**AIM OF THE EXERCISE**. For the data that follows, print the line with "OUR SERVICES", the line with "den, dass es", and all lines between them, exactly as they stand. Omit pictures and add nothing.
(DATASET EXCERPTS begins)
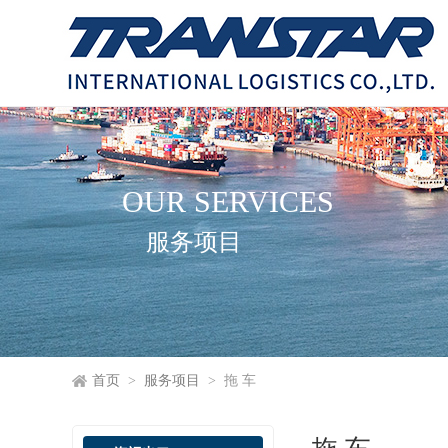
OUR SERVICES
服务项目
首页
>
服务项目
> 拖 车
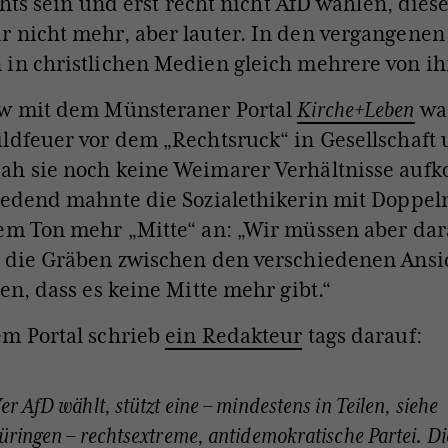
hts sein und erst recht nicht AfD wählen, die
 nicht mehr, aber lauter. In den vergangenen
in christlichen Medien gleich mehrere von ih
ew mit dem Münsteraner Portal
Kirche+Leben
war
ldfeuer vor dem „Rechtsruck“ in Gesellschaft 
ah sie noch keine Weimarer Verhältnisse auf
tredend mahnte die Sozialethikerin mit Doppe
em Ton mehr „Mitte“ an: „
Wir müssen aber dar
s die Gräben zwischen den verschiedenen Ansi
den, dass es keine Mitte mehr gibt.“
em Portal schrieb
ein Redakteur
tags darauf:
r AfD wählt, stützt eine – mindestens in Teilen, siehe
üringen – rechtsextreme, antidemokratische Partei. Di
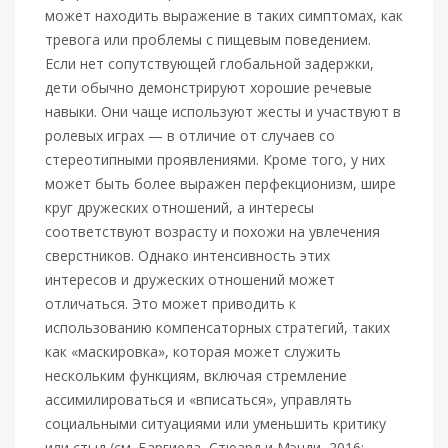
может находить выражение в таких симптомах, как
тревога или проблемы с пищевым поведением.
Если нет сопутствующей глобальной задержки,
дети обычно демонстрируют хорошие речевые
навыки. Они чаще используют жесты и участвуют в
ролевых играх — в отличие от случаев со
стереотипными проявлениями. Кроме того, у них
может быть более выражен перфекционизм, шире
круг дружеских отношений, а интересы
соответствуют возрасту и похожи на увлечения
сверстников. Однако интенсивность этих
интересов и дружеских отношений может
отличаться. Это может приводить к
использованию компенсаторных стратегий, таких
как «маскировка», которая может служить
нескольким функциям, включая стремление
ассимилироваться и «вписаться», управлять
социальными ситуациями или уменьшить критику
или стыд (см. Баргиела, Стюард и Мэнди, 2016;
(DATASET EXCERPTS ends)
(DATASET EXCERPTS begins)
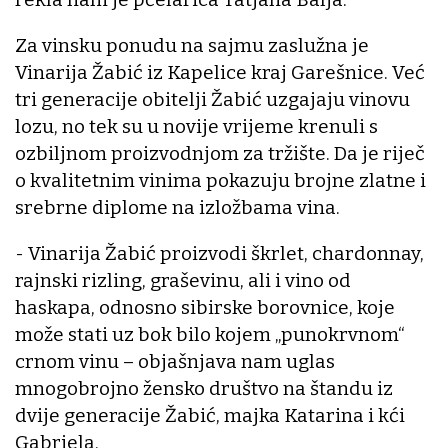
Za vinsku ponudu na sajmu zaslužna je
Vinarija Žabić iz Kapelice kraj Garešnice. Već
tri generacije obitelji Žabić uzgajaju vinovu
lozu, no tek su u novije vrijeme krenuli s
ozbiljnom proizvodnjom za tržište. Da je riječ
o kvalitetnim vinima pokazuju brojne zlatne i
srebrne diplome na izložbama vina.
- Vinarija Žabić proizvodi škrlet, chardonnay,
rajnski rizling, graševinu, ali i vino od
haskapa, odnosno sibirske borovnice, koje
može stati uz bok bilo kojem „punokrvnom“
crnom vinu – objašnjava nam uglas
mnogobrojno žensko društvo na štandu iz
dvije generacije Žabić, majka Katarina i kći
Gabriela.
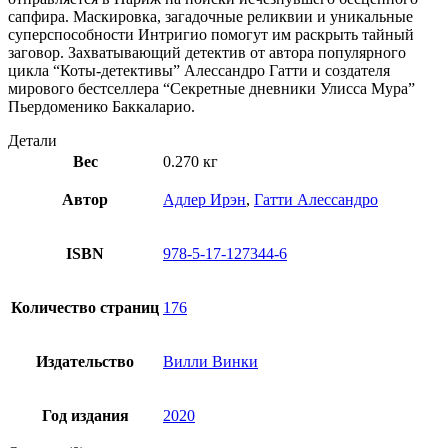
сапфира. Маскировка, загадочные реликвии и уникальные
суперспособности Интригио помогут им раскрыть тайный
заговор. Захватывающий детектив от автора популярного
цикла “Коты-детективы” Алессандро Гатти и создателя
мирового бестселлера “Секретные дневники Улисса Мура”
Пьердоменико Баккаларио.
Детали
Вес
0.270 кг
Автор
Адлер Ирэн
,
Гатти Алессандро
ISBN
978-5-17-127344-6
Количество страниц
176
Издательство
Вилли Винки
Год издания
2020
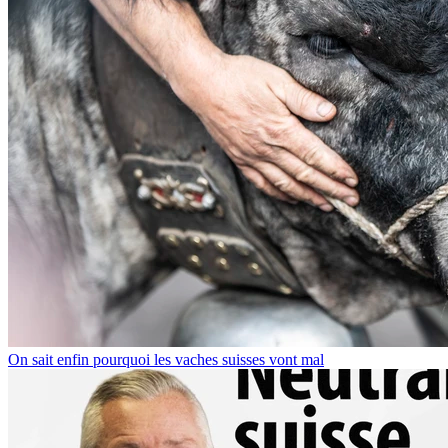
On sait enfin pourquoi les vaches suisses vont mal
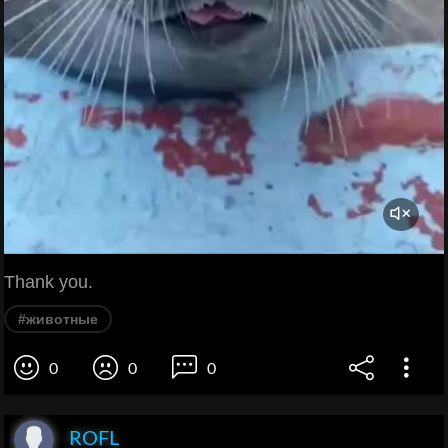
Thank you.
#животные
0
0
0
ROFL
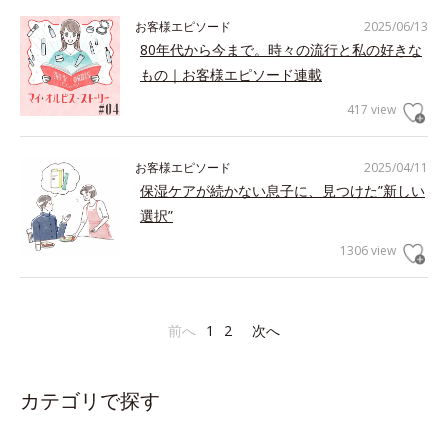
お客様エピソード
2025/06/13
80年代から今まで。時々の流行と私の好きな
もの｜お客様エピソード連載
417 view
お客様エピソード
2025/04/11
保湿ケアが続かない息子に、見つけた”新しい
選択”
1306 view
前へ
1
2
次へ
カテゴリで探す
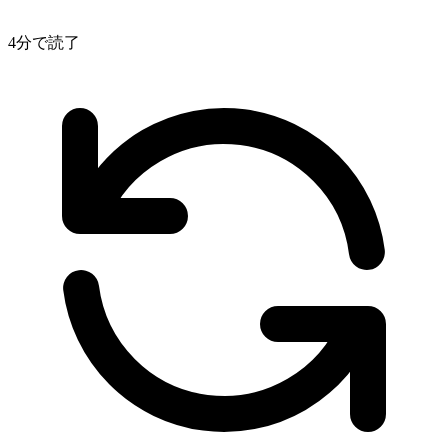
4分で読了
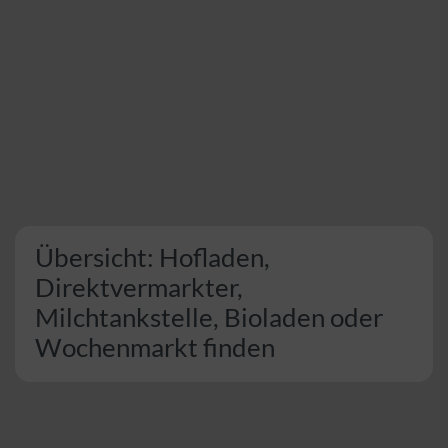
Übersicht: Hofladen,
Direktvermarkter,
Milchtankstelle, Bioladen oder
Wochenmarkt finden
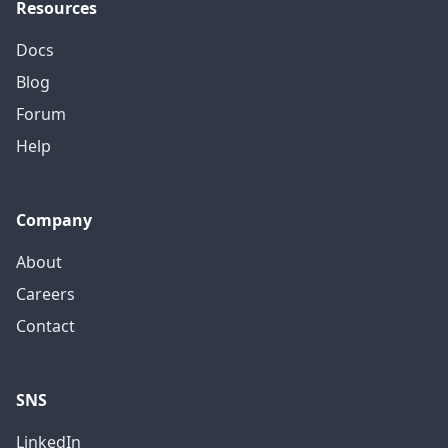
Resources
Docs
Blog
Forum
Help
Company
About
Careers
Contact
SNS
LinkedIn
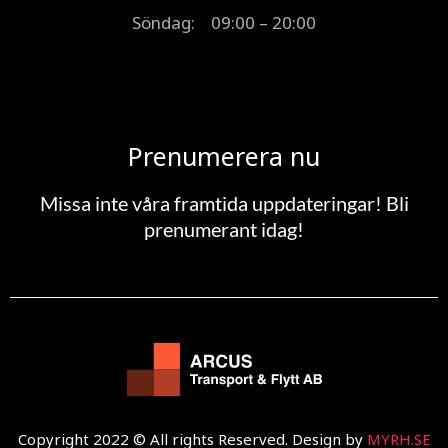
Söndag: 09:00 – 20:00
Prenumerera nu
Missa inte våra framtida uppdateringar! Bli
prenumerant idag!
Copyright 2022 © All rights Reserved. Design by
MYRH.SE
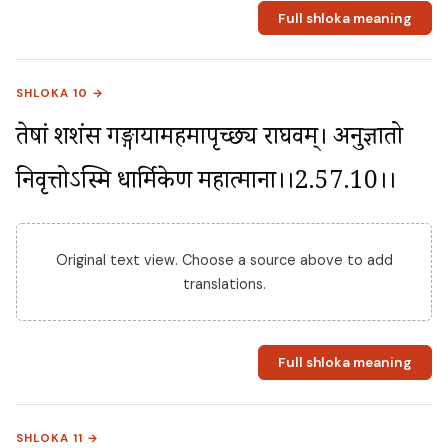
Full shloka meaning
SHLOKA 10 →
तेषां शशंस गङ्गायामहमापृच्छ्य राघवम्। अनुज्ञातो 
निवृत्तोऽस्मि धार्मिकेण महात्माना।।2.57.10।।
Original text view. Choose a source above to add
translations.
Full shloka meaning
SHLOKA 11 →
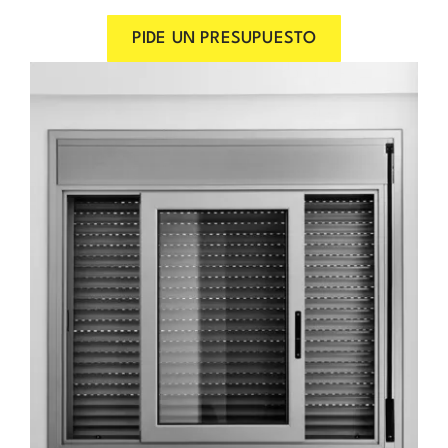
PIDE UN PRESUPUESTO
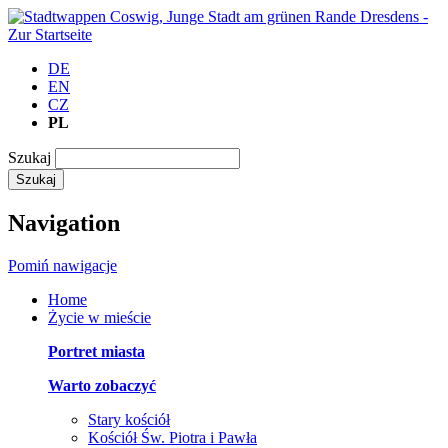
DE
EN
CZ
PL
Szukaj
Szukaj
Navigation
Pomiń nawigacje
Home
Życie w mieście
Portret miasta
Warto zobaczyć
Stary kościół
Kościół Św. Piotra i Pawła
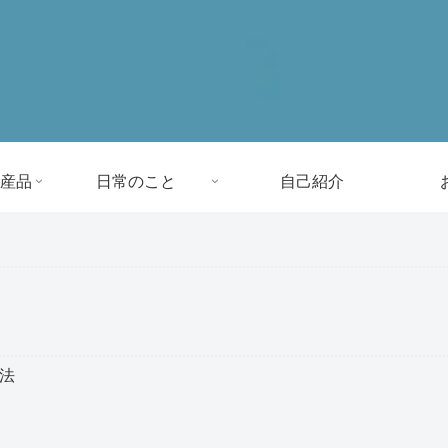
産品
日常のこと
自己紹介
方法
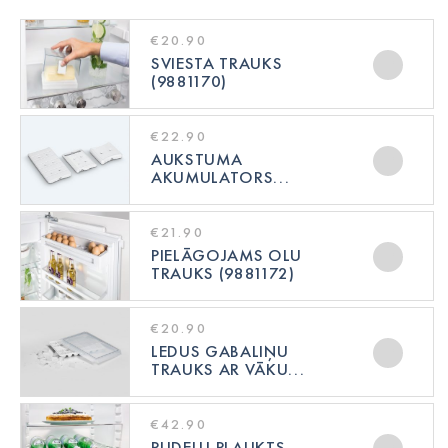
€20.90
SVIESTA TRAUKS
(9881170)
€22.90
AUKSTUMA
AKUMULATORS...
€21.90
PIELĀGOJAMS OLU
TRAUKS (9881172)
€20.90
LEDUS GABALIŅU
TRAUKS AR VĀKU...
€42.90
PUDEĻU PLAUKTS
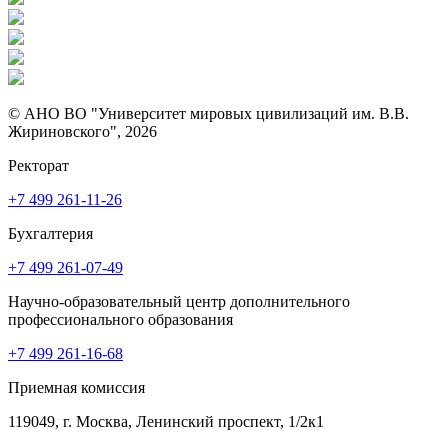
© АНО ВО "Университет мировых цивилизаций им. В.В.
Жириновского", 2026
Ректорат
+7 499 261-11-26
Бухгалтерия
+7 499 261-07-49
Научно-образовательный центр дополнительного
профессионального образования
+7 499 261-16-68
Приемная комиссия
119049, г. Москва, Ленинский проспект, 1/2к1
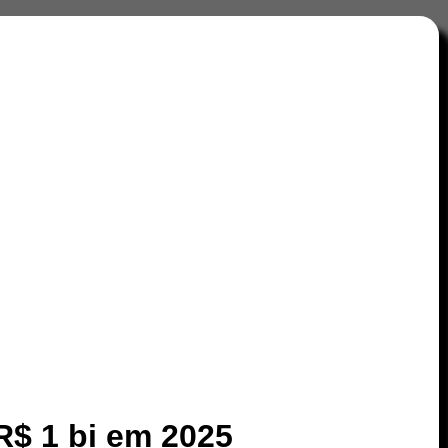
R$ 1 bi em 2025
(DATASET EXCERPTS ends)
(DATASET EXCERPTS begins)
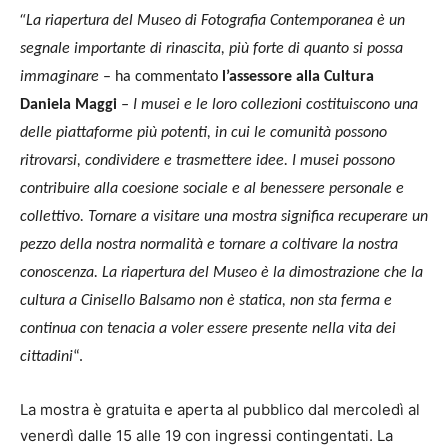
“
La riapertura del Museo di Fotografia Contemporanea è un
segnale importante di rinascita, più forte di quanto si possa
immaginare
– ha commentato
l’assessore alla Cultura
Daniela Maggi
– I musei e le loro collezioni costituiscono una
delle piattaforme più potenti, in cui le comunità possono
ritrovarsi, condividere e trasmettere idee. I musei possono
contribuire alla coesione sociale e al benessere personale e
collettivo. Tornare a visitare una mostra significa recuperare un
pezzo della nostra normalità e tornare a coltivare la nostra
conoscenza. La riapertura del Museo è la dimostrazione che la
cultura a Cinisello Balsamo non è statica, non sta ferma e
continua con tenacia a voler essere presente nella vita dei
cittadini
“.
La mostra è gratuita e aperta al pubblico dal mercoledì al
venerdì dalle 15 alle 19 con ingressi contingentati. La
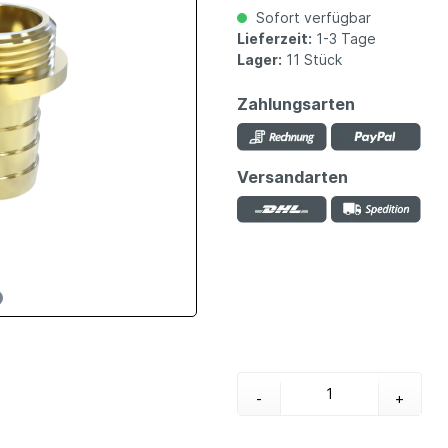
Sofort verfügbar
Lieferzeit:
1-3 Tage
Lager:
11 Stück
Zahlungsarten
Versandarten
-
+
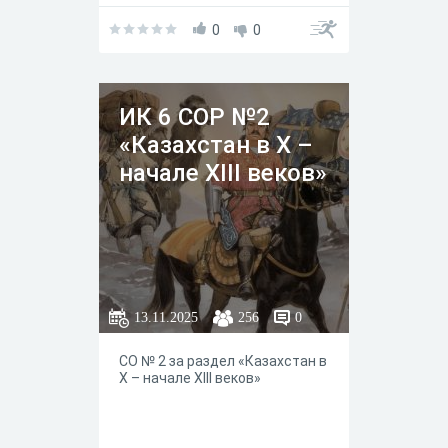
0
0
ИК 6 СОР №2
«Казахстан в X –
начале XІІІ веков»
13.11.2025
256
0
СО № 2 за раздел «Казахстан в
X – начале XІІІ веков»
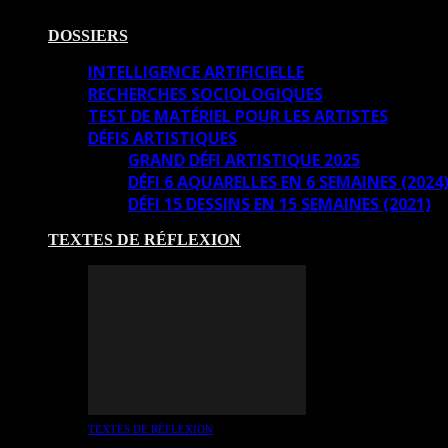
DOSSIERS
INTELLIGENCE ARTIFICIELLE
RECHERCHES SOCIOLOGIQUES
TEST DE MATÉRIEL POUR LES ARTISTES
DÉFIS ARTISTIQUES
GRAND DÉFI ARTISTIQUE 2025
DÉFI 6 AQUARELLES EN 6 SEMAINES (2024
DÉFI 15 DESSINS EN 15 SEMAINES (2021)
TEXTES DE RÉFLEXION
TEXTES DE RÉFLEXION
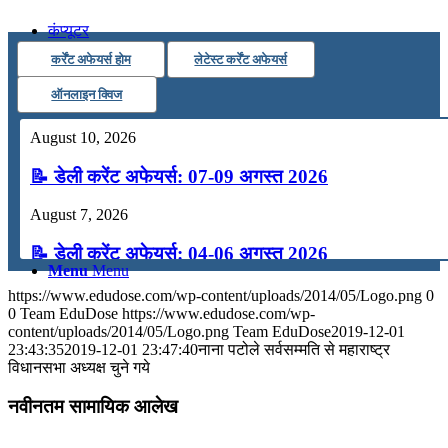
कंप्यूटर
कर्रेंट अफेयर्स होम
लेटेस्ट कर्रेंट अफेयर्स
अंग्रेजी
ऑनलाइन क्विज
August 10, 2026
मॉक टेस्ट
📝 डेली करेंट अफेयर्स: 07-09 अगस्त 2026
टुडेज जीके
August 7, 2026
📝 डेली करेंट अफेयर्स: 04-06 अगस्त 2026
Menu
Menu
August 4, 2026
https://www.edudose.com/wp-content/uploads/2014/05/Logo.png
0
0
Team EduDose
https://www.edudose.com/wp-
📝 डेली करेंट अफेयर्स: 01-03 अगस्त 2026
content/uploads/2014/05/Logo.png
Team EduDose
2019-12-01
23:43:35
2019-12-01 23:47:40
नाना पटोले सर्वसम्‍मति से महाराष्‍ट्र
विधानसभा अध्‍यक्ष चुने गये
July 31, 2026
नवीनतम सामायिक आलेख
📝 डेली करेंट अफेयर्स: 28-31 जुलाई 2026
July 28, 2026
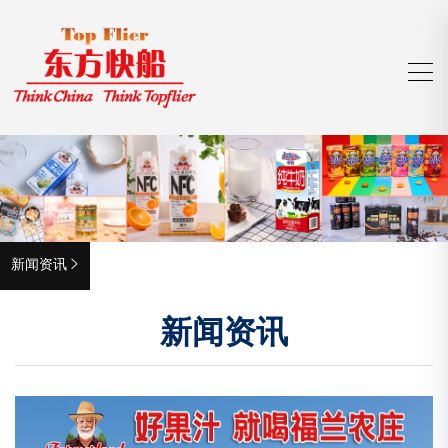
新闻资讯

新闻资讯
(DATASET EXCERPTS ends)
**RESPONSE**.
OUR SERVICES
服务项目
首页
>
服务项目
> 拖 车
hts sein und erst recht nicht AfD wählen, die
 nicht mehr, aber lauter. In den vergangenen
in christlichen Medien gleich mehrere von ih
ew mit dem Münsteraner Portal
Kirche+Leben
war
ldfeuer vor dem „Rechtsruck“ in Gesellschaft 
ah sie noch keine Weimarer Verhältnisse auf
tredend mahnte die Sozialethikerin mit Doppe
em Ton mehr „Mitte“ an: „
Wir müssen aber dar
s die Gräben zwischen den verschiedenen Ansi
den, dass es keine Mitte mehr gibt.“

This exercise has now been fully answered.